• Your assignment
The entries that follow need to be reproduced exactly, minus any images.

• Given information
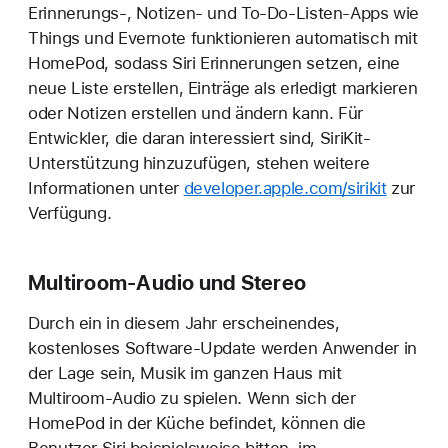
Erinnerungs-, Notizen- und To-Do-Listen-Apps wie
Things und Evernote funktionieren automatisch mit
HomePod, sodass Siri Erinnerungen setzen, eine
neue Liste erstellen, Einträge als erledigt markieren
oder Notizen erstellen und ändern kann. Für
Entwickler, die daran interessiert sind, SiriKit-
Unterstützung hinzuzufügen, stehen weitere
Informationen unter
developer.apple.com/sirikit
zur
Verfügung.
Multiroom-Audio und Stereo
Durch ein in diesem Jahr erscheinendes,
kostenloses Software-Update werden Anwender in
der Lage sein, Musik im ganzen Haus mit
Multiroom-Audio zu spielen. Wenn sich der
HomePod in der Küche befindet, können die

• Problem solution
Erinnerungs-, Notizen- und To-Do-Listen-Apps wie
Things und Evernote funktionieren automatisch mit
HomePod, sodass Siri Erinnerungen setzen, eine
neue Liste erstellen, Einträge als erledigt markieren
oder Notizen erstellen und ändern kann. Für
Entwickler, die daran interessiert sind, SiriKit-
Unterstützung hinzuzufügen, stehen weitere
Informationen unter
developer.apple.com/sirikit
zur
Verfügung.
Multiroom-Audio und Stereo
Durch ein in diesem Jahr erscheinendes,
kostenloses Software-Update werden Anwender in
der Lage sein, Musik im ganzen Haus mit
Multiroom-Audio zu spielen. Wenn sich der
HomePod in der Küche befindet, können die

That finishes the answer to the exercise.